## REQUIREMENT
Everything from the line holding "Danfoss Overload Relay Ti25c" through the last line of the data, and nothing else, should be retyped exactly, with no pictures.

## DATA UNDER STUDY
---------------

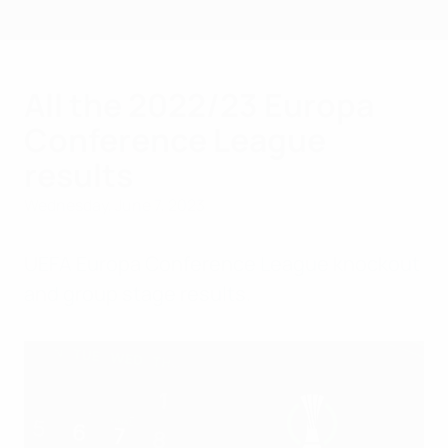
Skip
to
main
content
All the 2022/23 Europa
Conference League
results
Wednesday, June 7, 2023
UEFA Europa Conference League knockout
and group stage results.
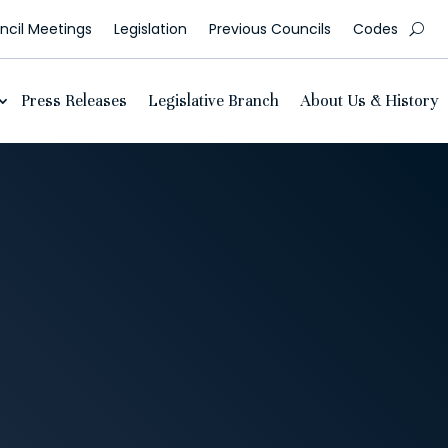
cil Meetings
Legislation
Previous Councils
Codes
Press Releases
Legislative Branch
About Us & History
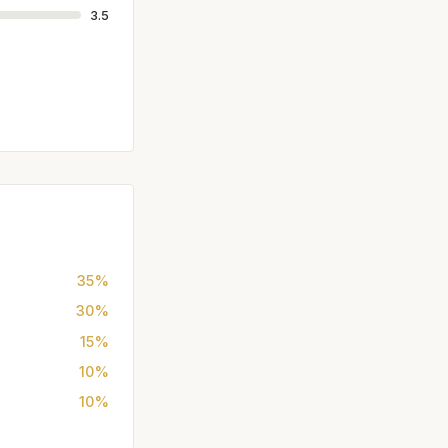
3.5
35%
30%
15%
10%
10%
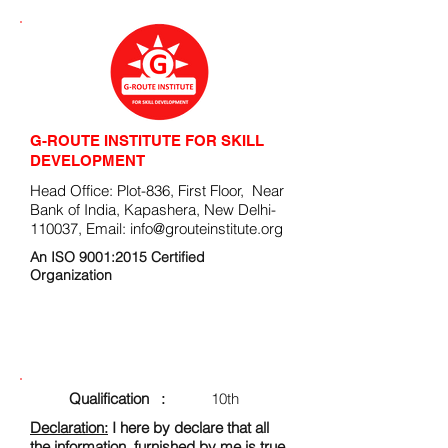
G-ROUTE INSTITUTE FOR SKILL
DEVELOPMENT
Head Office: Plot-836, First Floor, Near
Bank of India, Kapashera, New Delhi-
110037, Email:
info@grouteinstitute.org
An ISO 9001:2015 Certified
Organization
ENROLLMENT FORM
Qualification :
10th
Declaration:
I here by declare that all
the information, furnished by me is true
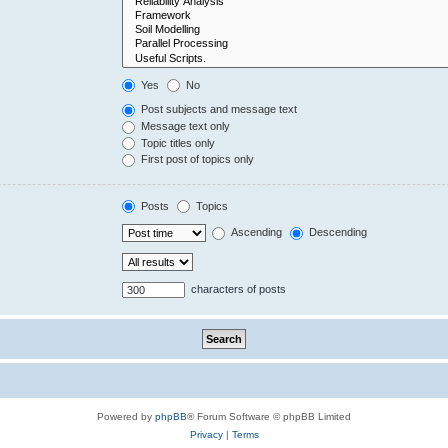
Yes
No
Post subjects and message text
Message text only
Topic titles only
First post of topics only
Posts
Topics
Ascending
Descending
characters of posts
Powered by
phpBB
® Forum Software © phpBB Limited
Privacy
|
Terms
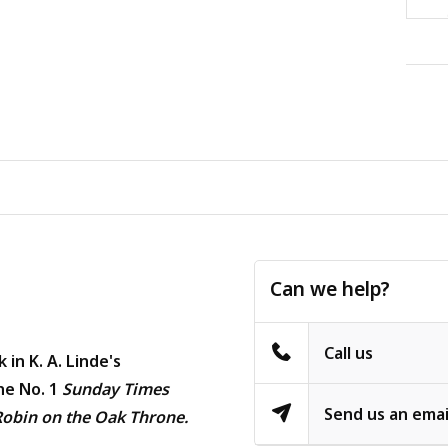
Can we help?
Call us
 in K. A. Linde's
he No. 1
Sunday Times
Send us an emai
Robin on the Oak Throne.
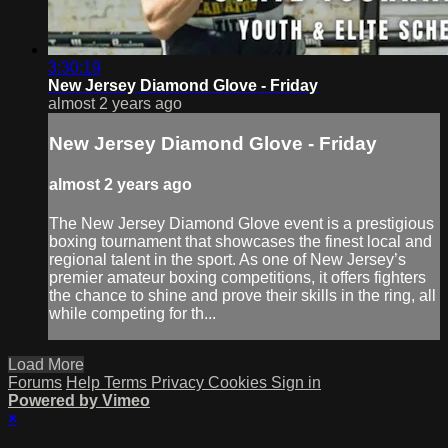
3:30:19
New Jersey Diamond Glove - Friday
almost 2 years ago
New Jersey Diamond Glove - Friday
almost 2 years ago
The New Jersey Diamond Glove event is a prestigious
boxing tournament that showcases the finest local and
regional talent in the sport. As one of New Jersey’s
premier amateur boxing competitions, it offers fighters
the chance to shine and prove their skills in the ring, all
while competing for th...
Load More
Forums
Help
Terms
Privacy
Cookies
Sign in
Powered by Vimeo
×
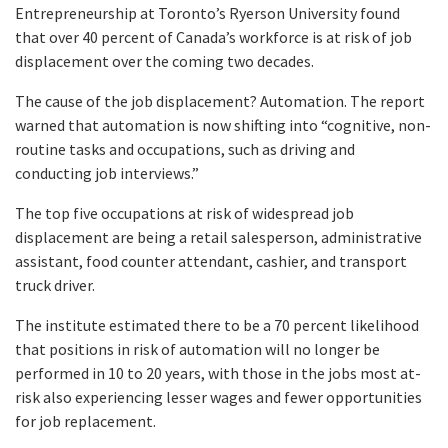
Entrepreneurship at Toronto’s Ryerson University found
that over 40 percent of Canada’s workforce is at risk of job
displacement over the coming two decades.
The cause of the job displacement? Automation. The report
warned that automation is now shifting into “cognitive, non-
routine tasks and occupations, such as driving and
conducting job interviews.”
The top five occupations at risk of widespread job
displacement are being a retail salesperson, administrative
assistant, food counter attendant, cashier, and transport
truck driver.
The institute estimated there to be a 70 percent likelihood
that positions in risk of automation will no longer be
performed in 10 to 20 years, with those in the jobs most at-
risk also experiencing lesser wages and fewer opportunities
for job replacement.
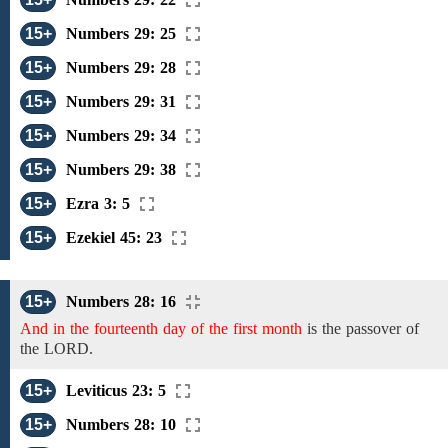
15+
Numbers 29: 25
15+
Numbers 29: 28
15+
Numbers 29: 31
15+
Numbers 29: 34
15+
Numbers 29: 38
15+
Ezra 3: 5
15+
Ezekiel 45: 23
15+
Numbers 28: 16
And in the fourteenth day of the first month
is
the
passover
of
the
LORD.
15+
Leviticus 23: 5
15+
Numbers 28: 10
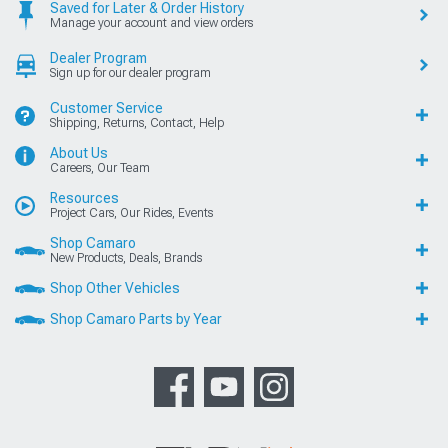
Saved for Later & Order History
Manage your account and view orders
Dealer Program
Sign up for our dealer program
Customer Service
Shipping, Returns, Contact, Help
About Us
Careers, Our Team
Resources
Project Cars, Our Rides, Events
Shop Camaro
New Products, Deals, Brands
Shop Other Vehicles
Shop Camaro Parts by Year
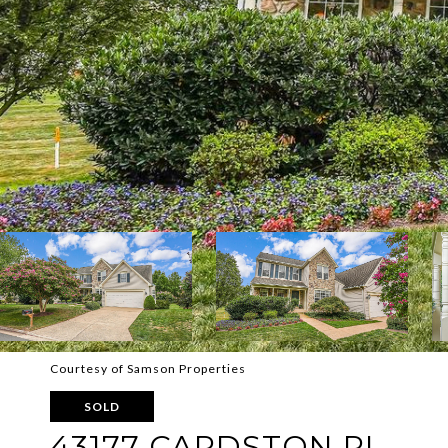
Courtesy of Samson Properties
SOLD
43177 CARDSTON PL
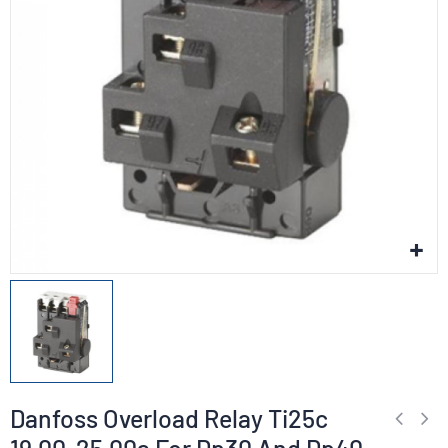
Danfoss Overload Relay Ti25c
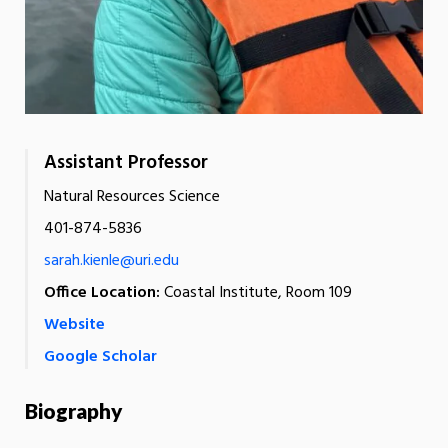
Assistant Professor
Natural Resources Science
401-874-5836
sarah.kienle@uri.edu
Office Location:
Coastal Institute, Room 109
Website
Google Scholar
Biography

---------------

## SOLUTION FOR THIS TASK
Danfoss Overload Relay Ti25c
Assistant Professor
Natural Resources Science
401-874-5836
sarah.kienle@uri.edu
Office Location:
Coastal Institute, Room 109
Website
Google Scholar
Biography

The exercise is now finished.